I am getting started with Akka streams; I am trying to create a stream that reads data from a web service and then persists them in S3.
I was wondering, if I define a Sink using the Sink.fold method (in order to gather information about the persisted elements) for the persistence, are the elements sent to the sink going to be processed one after another, or in parallel?
It's a basic question, but I wasn't able to find a definitive answer in the docs.
Since Sink.fold needs the result from the previous elements to combine it with the next one, it's necessarily sequential.

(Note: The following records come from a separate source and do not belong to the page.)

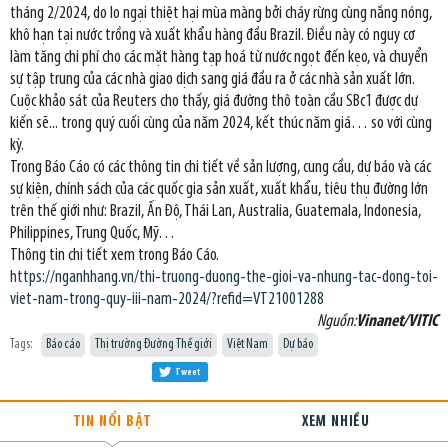
tháng 2/2024, do lo ngại thiệt hại mùa màng bởi cháy rừng cùng nắng nóng,
khô hạn tại nước trồng và xuất khẩu hàng đầu Brazil. Điều này có nguy cơ
làm tăng chi phí cho các mặt hàng tạp hoá từ nước ngọt đến kẹo, và chuyển
sự tập trung của các nhà giao dịch sang giá đầu ra ở các nhà sản xuất lớn.
Cuộc khảo sát của Reuters cho thấy, giá đường thô toàn cầu SBc1 được dự
kiến sẽ... trong quý cuối cùng của năm 2024, kết thúc năm giá… so với cùng
kỳ.
Trong Báo Cáo có các thông tin chi tiết về sản lượng, cung cầu, dự báo và các
sự kiện, chính sách của các quốc gia sản xuất, xuất khẩu, tiêu thụ đường lớn
trên thế giới như: Brazil, Ấn Độ, Thái Lan, Australia, Guatemala, Indonesia,
Philippines, Trung Quốc, Mỹ…
Thông tin chi tiết xem trong Báo Cáo.
https://nganhhang.vn/thi-truong-duong-the-gioi-va-nhung-tac-dong-toi-
viet-nam-trong-quy-iii-nam-2024/?refid=VT21001288
Nguồn:
Vinanet/VITIC
Tags:
Báo cáo
Thị trường Đường Thế giới
Việt Nam
Dự báo
Tweet
TIN NỔI BẬT
XEM NHIỀU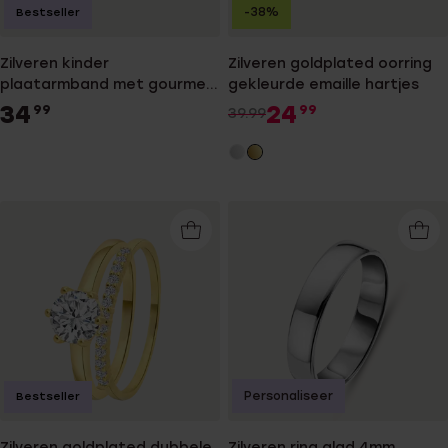
-38%
Bestseller
Zilveren kinder
Zilveren goldplated oorring
plaatarmband met gourmet
gekleurde emaille hartjes
schakel
34
24
99
99
39.99
Personaliseer
Bestseller
Zilveren goldplated dubbele
Zilveren ring glad 4mm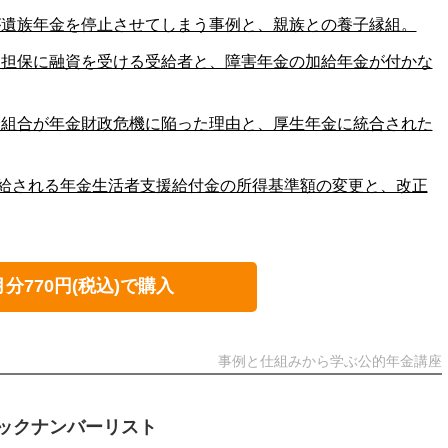
費が遺族年金を停止させてしまう事例と、親族との養子縁組。
金を担保に融資を受ける受給者と、障害年金の加給年金が付かな
共済組合が年金財政危機に陥った理由と、厚生年金に統合された
支給される年金生活者支援給付金の所得基準額の変更と、改正
月分770円(税込)で購入
事例と仕組みから学ぶ公的年金講座
ックナンバーリスト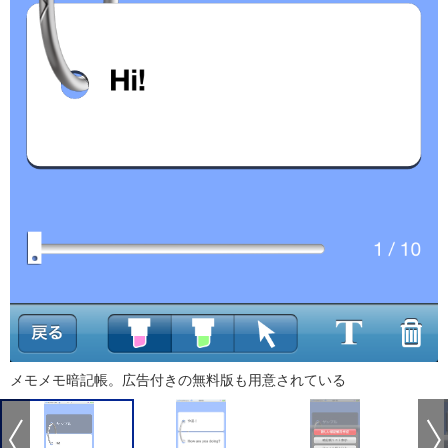
メモメモ暗記帳。広告付きの無料版も用意されている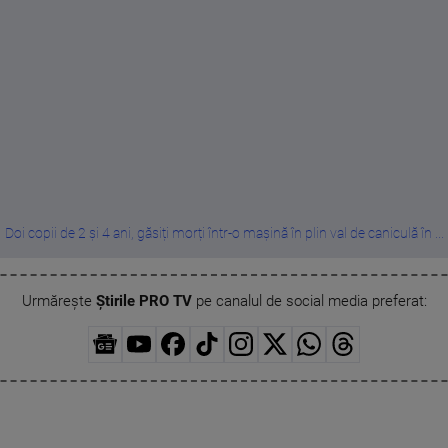
Doi copii de 2 și 4 ani, găsiți morți într-o mașină în plin val de caniculă în ...
Urmărește
Știrile PRO TV
pe canalul de social media preferat: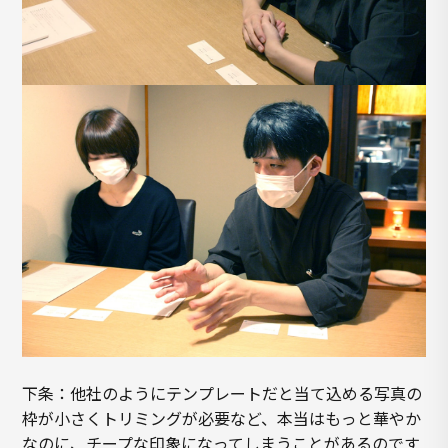
下条：他社のようにテンプレートだと当て込める写真の
枠が小さくトリミングが必要など、本当はもっと華やか
なのに、チープな印象になってしまうことがあるのです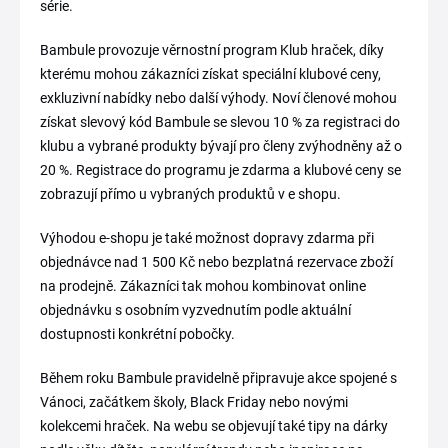
série.
Bambule provozuje věrnostní program Klub hraček, díky
kterému mohou zákazníci získat speciální klubové ceny,
exkluzivní nabídky nebo další výhody. Noví členové mohou
získat slevový kód Bambule se slevou 10 % za registraci do
klubu a vybrané produkty bývají pro členy zvýhodněny až o
20 %. Registrace do programu je zdarma a klubové ceny se
zobrazují přímo u vybraných produktů v e shopu.
Výhodou e-shopu je také možnost dopravy zdarma při
objednávce nad 1 500 Kč nebo bezplatná rezervace zboží
na prodejně. Zákazníci tak mohou kombinovat online
objednávku s osobním vyzvednutím podle aktuální
dostupnosti konkrétní pobočky.
Během roku Bambule pravidelně připravuje akce spojené s
Vánoci, začátkem školy, Black Friday nebo novými
kolekcemi hraček. Na webu se objevují také tipy na dárky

It's more of a Sink.foldLeft, actually.
In other words, if you have a, b as elements, and you fold them using f, you need acc = f(zero, a) to be able to process f(acc, b). So, until the processing for ais done b cannot be processed.
From the api doc:
A Sink that will invoke the given function for every received element, giving it its previous output (or the given zero value) and the element as input. The returned java.util.concurrent.CompletionStage will be completed with value of the final function evaluation when the input stream ends, or completed with Failure if there is a failure is signaled in the stream.
Related
I have an events-sourced entity (C) that needs to change its state in response to state changes in another entity of a different type (P). The logic to whether the state of C should actually change is quite complex and the data to compute that lives in C; moreover, many instances of C should listen to one instance of P, and the set of instances increases over time, so I'd rather they pull out of a stream knowing the ID of P than have P keep track of the IDs of all the Cs and push to them.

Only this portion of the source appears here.